Yo lo miraba comer, desde una esquina, y él intentaba sacarme una risa cuando con su lengua empujaba las dos espigas flojas que cubrían el espacio original de sus dientes. Si soplaba fuerte, los incisivos se despegaban, como las cortinillas de un ventanal. No sé cómo podía limpiar un hueso ni triturar cartílagos con tanta facilidad. Era un experto en el deshuese.

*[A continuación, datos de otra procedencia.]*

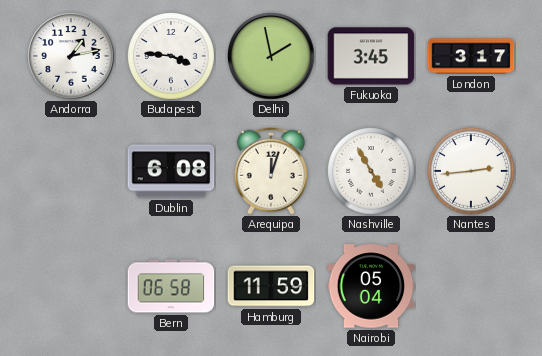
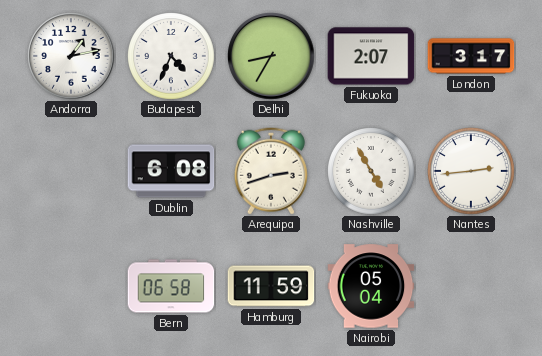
Budapest: 3:46 -> 4:34
Delhi: 1:58 -> 8:35
Fukuoka: 3:45 -> 2:07
Arequipa: 12:03 -> 2:42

Desde entonces aprendí aquella técnica: con la lengua se envuelven los cartílagos blandos (no es disfrutable si se hace con los dientes) y luego se succiona hasta desprenderlos. Al final hay que romper el hueso por los extremos y succionar la savia negra, esa delicia última. Lo hago siempre, todo eso, cuando tengo un trozo de muslo de pollo entre las manos. Y recuerdo a El Chino, que después de comer regresaba al patio y encendía un cigarro con la llama azul de la mecha con que chapisteaba. Se metía entonces debajo del carro con aquellas gafas de cristales verdes, la mecha en una mano y la mano amarrada a un trozo del chasis. Mi abuelo pensaba que estaba trabajando. El Chino dormía.

Hay personas que pasan por la vida de uno como si nada, y no importan mucho sino al tiempo, cuando te descubres repitiendo pedazos de ellos, un gesto. Y los recuerdas despacio mientras masticas despacio, como yo con El Chino, que está conmigo algunas veces al mes, siempre en los almuerzos, cuando desnudo el hueso de un pollo.

De El Chino no supe nada más que de su vida de pobre. Lo era cuando se fue de Cuba en una balsa que construyó él mismo con recortes de chapas de zinc que robaba de sus trabajos. Dice mi abuelo que El Chino se fue una madrugada del año 2000, con dos primos; dice que en la balsa llevaba dos tanquecitos con oxígeno y acetileno pintados con los colores de la bandera cubana; y la mecha, alambre de estaño, una fosforera y polvo de aspirina.

Eso, y otras cosas que se hundieron en el mar.

Hay personas que pasan por la vida de uno como si nada, y no importan sino al tiempo… Algunos están muertos.